WASHINGTON - Although the California attorney general claims the Richmond Unified School District's defaulted lease deal was illegal, an internal memorandum shows it was endorsed by a state education department attorney shortly after it was issued in 1988.

The memo goes to the heart of a pending court case in which Attorney General Daniel E. Lungren is defending the state for its role in the default of the $9.8 million certificates of participation issue last year. The state now maintains that the May 1988 issue was illegal and unconstitutional because about two-thirds of the proceeds were used to finance the school district's deficits, rather than capital projects as prescribed by law.

But the July 1988 memo, penned by the education department's assistant general counsel Roger D. Wolfertz, examines the Richmond offering and its legal underpinnings and concludes that "nothing in the Education Code or any other law prohibits this kind of deficit financing."

Mr. Wolfertz has been listed as one of several department attorneys defending the state and the district against an investor lawsuit over the default, filed in April by the issue's trustee, U.S. Trust Co. of New York, before the California Superior Court of Contra Costa County.

But he said yesterday that he is no longer working on the case. The memo, he said, was "simply an opinion from me to a manager in the department" who had inquired about the Richmond issue. It was never "legally binding," he said, and is now "probably obsolete."

"We're way past that letter now," he said. "There have been deeper inquiries into the issue and some refinements of positions, and now people are talking about new theories." The attorney general's office did not respond to inquiries about the matter.

Other attorneys agreed with Mr. Wolfertz that, because the memo was written after the certificates were issued and is not a formal bond opinion, it does not provide a legal basis for the financing. But they said its existence has "strategic importance" and lends "moral weight" to the trustee, who is expected to cite it in a court hearing scheduled for Aug. 7.

"From a technical standpoint, no statue says that if you get this type of opinion you're home free," said a bond attorney, who asked not to be identified. "But it shows that the state itself has taken different positions" on the key question in the case, he said.

Among those disagreeing with the attorney general on the legality of the Richmond financing are the state treasurer's office and most of the state's bond attorneys, who believe the opinion originally rendered on the issue by Brown & Wood of San Francisco was not out of line, this attorney said.

"Obviously, well-respected attorneys are disagreeing on how this should turn out," he said. "So it's not surprising there are memos in the file that contradict the attorney general."

The emergence of the memo nevertheless rankled bond dealers in the state.

"I think it's outrageous that thee state of California would reverse its position on the question of legality of debt for an issuer," said an investment banker who asked not to be identified. "How can issuers and investors have any confidence in the state of California if they change their minds so capriciously on what constitutes legal debt?"

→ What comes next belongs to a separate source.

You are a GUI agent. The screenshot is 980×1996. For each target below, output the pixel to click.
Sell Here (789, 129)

Adding to the conflict and confusion last week was the revelation of a second internal legal memorandum. This one, written in May 1990 by the state legislative counsel, Bion M. Gregory, focuses on whether Richmond had properly used the proceeds of its 1988 financing.

In his memo to Sen. Daniel E. Boatwright, Mr. Gregory concludes that the Richmond issue was not governed by Section 39363 of the state's education code, which specifies how proceeds from the sale and lease of surplus school property can be used. But that same section of the education code had been cited by Mr. Wolfertz in his 1988 memo as providing some legal basis for the issue.

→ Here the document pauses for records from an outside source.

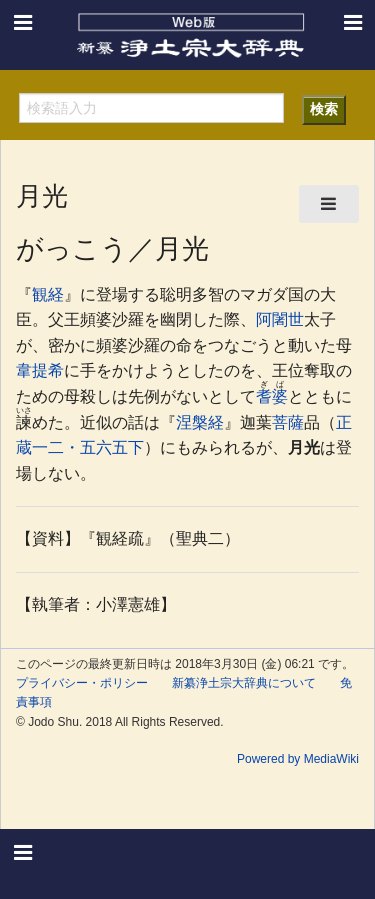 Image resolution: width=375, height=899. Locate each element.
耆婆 (272, 396)
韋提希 (40, 370)
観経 (48, 294)
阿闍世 (280, 319)
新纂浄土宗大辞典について (244, 683)
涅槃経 (200, 422)
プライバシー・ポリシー (82, 683)
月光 (304, 447)
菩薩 (288, 422)
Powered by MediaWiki (298, 759) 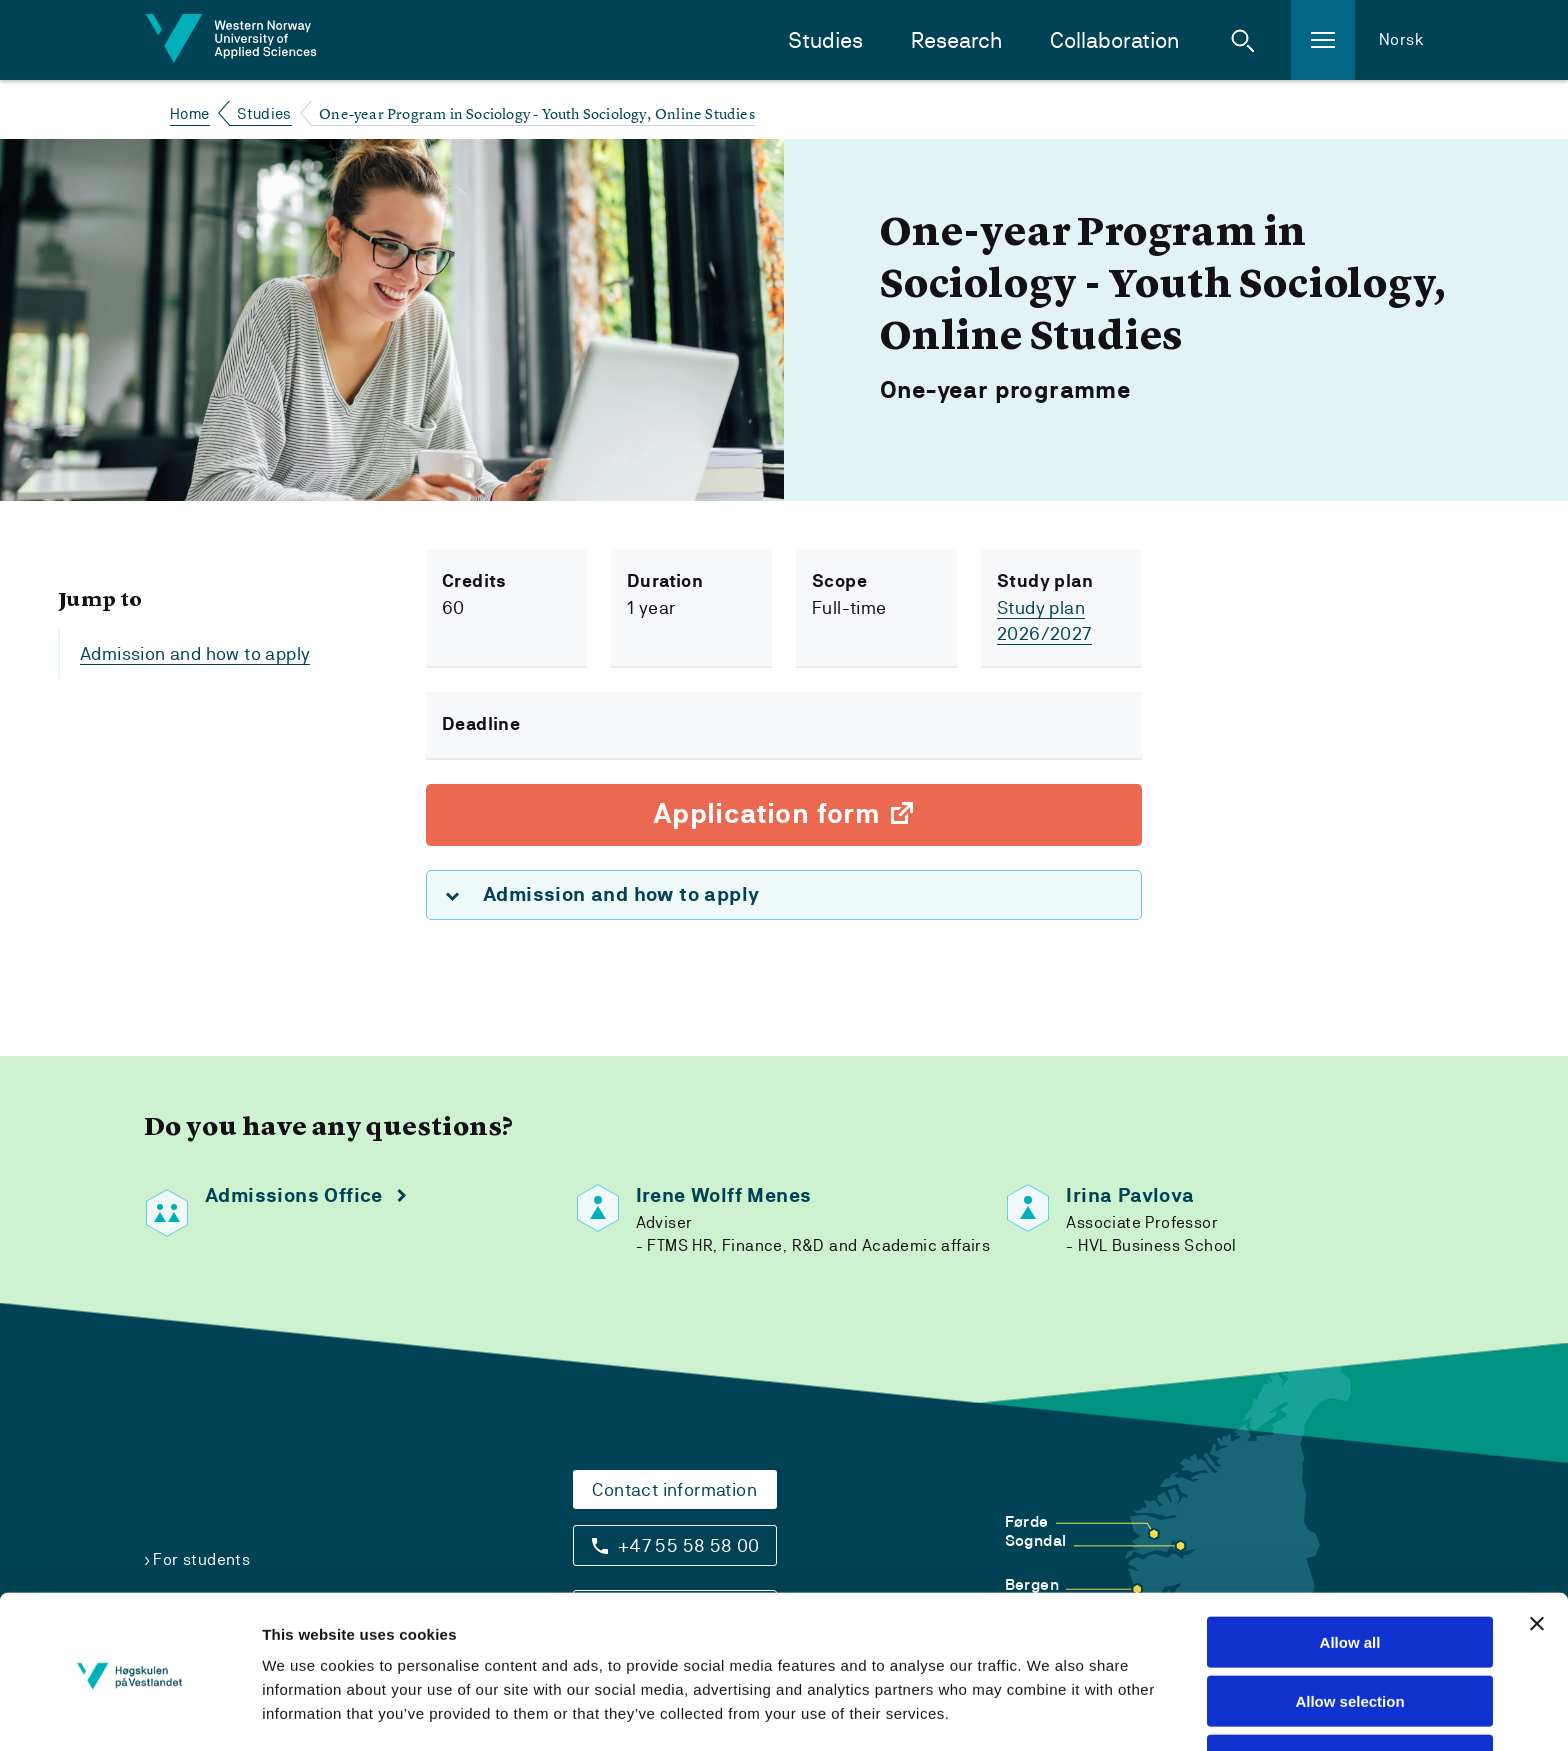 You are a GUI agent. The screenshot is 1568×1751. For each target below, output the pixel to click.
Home (190, 113)
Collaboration (1114, 40)
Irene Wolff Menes (724, 1195)
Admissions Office (294, 1195)
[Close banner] (1537, 1557)
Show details (1103, 1711)
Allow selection (1349, 1634)
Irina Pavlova (1130, 1195)
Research (956, 40)
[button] (1243, 40)
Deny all (1350, 1693)
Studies (825, 40)
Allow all (1350, 1575)
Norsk (1401, 39)
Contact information (674, 1489)
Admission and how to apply (195, 653)
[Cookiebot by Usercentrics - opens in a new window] (129, 1712)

Michael E. Hersher, the education department deputy general counsel who first posited that the Richmond issue was unconstitutional earlier this year, contended that the law is not so much ambiguous as it is silent on such deficit financings.

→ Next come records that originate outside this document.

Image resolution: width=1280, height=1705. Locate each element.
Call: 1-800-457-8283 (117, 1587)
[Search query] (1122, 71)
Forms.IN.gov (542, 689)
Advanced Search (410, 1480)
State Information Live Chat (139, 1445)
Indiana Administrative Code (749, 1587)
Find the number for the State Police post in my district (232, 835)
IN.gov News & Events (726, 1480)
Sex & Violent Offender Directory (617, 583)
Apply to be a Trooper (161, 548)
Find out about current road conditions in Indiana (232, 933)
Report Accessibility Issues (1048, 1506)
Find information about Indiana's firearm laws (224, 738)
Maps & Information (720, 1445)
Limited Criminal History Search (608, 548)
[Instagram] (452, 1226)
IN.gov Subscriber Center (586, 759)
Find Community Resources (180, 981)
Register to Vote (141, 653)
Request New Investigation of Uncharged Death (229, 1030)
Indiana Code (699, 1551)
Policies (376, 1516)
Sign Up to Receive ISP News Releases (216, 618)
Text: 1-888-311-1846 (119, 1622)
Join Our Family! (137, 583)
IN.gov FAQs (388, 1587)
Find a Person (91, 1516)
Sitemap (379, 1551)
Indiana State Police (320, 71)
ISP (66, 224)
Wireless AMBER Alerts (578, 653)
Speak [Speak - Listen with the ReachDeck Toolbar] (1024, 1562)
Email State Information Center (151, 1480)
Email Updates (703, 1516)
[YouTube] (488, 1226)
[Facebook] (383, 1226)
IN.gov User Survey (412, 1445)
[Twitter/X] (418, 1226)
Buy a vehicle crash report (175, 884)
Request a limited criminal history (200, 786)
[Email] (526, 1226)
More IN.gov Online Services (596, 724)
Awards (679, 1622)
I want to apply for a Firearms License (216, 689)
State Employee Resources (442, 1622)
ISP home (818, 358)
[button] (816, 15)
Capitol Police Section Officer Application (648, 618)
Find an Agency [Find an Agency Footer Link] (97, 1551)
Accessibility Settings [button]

"The bond industry moved into what they perceived was a void in the law a couple of years ago," he said, "but the fact is, the statue did not specifically authorize" the Richmond issue.

Rather than get an opinion from the education department after the fact to be sure they were on solid ground, Mr. Hersher said, the attorneys on the deal should have gone through a court validation proceeding or even sought an opinion from the attorney general.

"Any time you have a transaction that's more creative than anything approved in the past, you should be a validation action or get the [attorney general's] opinion," he said. "There's no legal obligation to do so, but that would certainly have given greater confidence in the issue."

The bond attorney agreed that the only real protection from the serious charges now being leveled against the financing would have been a court validation proceeding "Anything else might make you feel warm inside, but it won't do you much good in the courts," he said.